"It is a great, beautiful terror, even as it is to-day," said Nellie breathlessly. "What a height we are above it! It makes me giddy only to look down?"

"Do not look, then," said Roger anxiously, "but rather turn inward toward yonder isle, which is only separated from the mainland by a narrow strip of water. There are cliffs upon that island which look westward over the ocean and rise eighteen hundred feet above it, and the inhabitants will tell you that, when the weather is calm enough, you can see from thence, at the setting of the sun, the 'Hy Brysail'—the enchanted isle, the 'Tir-na-n'oge,' or land of eternal youth and beauty, to which death and sorrow never come, and where (so the old legend tells us) a hundred years of this mortal life pass swiftly as a single day. Few, as you may well suppose, are the favored mortals who have ever reached it, and fewer still, if any, who have ever come back to tell the tale of their adventures."

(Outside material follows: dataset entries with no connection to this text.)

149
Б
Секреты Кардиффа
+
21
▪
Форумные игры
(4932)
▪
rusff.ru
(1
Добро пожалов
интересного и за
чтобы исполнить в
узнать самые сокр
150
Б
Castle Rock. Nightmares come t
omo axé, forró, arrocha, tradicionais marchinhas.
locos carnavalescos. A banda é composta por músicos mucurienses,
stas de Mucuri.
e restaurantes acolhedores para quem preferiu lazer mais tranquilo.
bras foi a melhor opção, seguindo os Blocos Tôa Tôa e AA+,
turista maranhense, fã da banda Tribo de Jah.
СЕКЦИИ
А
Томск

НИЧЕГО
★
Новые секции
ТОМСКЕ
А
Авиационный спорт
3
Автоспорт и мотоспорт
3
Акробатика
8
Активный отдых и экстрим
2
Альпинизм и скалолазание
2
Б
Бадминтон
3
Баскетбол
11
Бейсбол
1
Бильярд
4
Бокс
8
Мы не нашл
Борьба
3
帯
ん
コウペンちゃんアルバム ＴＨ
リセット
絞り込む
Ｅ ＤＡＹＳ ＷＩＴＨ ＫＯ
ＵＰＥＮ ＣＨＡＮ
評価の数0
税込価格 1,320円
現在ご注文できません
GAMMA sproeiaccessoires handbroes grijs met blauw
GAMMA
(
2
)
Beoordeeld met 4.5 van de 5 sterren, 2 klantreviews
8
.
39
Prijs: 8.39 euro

"It is a pretty legend," said Nellie, straining her eyes over the ocean as earnestly as though she seriously expected to discover the fairy island of which he spoke floating on its bosom. "Have you ever really seen anything like land in that direction?"

"If you choose, we can go some of these days on a voyage of discovery," said Roger, smiling at her seriousness; "only, if we do find 'Hy-Brysail,' I warn you that we shall have to stay there. Such is the law by which adventurers to its shores are bound. It does not seem a hard law either, does it? Would you object to it. Mistress Netterville?' to be young and beautiful for ever! Sorrow forgotten as if it had never been, beneath the spells of that magic land!"

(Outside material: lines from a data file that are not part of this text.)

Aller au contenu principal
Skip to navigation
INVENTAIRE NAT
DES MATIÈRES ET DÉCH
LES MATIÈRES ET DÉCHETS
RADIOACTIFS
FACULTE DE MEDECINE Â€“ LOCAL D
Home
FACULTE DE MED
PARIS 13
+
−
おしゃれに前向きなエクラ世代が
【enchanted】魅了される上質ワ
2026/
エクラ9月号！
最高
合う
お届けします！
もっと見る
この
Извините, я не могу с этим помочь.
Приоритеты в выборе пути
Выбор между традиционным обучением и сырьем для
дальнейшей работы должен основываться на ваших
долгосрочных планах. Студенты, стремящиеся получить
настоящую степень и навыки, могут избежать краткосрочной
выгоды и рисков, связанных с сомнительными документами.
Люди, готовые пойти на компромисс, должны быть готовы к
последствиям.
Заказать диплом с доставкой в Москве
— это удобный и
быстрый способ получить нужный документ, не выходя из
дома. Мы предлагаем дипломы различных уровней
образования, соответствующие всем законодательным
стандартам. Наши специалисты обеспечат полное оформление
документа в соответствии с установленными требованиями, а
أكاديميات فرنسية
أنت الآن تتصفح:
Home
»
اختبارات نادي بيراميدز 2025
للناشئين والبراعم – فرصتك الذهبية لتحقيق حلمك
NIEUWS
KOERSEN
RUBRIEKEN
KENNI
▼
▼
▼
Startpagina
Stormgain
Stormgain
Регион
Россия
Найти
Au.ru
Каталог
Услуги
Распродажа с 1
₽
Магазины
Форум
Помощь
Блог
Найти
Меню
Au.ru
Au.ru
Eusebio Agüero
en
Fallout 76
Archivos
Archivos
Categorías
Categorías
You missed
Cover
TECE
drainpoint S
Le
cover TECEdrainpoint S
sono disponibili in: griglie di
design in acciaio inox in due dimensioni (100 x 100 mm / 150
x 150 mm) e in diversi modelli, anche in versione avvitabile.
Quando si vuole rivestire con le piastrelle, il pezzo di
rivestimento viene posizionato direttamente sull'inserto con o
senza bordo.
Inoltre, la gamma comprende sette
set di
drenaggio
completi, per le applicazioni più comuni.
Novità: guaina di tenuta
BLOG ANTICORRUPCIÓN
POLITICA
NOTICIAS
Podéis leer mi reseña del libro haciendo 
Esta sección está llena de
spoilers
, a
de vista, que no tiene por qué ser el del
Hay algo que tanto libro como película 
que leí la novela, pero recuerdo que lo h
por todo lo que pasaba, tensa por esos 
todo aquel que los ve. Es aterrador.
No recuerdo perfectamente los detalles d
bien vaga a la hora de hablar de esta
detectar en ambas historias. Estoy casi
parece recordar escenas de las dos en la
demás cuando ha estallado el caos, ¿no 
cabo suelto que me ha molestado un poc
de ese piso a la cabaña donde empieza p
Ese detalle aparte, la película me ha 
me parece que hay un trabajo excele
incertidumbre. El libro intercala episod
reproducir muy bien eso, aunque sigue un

Nellie drew a long breath, and her blue eyes grew well-nigh black with suppressed feeling as she looked westward toward the ocean. But she did not answer.

"Well," he said, finding she would not speak, "will you try the adventure with me, or do you still prefer earth and its passing showers to this land of eternal sunshine?"

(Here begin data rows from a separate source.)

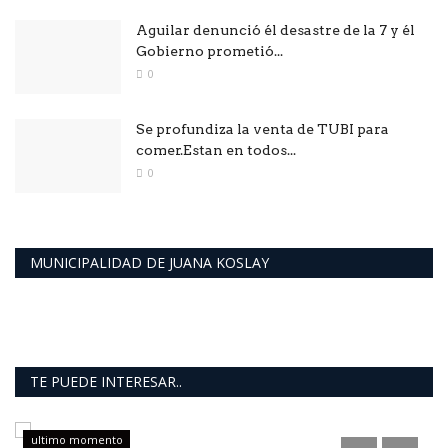
Aguilar denunció él desastre de la 7 y él
Gobierno prometió...
0
Se profundiza la venta de TUBI para
comer.Estan en todos...
0
MUNICIPALIDAD DE JUANA KOSLAY
TE PUEDE INTERESAR..
ultimo momento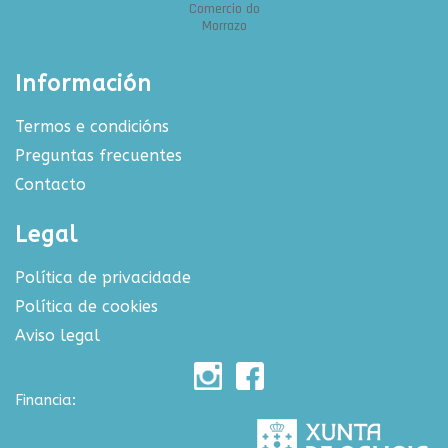
Información
Termos e condicións
Preguntas frecuentes
Contacto
Legal
Política de privacidade
Política de cookies
Aviso legal
Financia: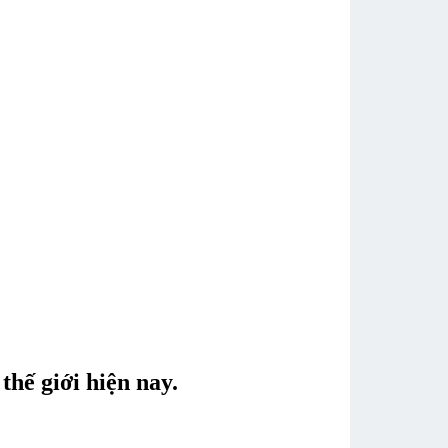
hế giới hiện nay.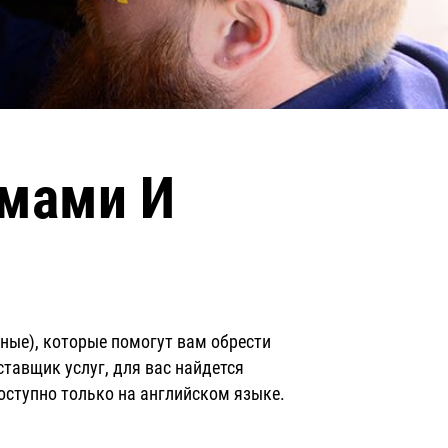
емами И
чные), которые помогут вам обрести
ставщик услуг, для вас найдется
оступно только на английском языке.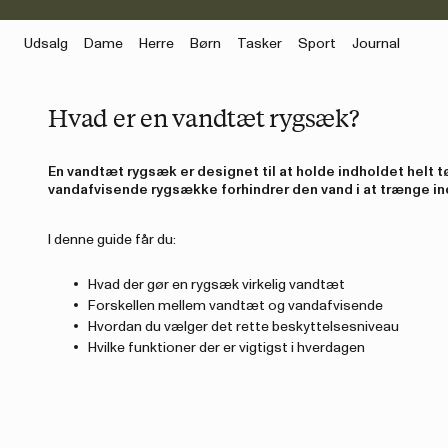
Udsalg
Dame
Herre
Børn
Tasker
Sport
Journal
Hvad er en vandtæt rygsæk?
En vandtæt rygsæk er designet til at holde indholdet helt t
vandafvisende rygsække forhindrer den vand i at trænge i
I denne guide får du:
Hvad der gør en rygsæk virkelig vandtæt
Forskellen mellem vandtæt og vandafvisende
Hvordan du vælger det rette beskyttelsesniveau
Hvilke funktioner der er vigtigst i hverdagen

Nellie sighed—it almost seemed as if she were making a real choice; and when he playfully repeated, "Have you decided? which shall it be—this old kingdom of Grana Uaille or Tir-na-n'oge?" she quite seriously replied:

"Not Tir-na-n'oge, certainly; though a year ago, perhaps, I might have chosen otherwise. But youth and its sunshine is not real happiness, after all, although sometimes it looks very like it; and even if it were, there is something to me in a life of happiness, simple and unalloyed, less noble, and less like the choice of a soul predestined to eternity, than in one of sorrow bravely borne."

"Sorrow has done its work well for you, at all events," said Roger, moved to a higher feeling of reverence than, two minutes before, he would have thought it possible to have entertained for a creature so young and still so childish."

"Woe to the soul upon which it does it not, once that soul has been delivered to its guidance," Nellie answered softly, and almost as it were beneath her breath.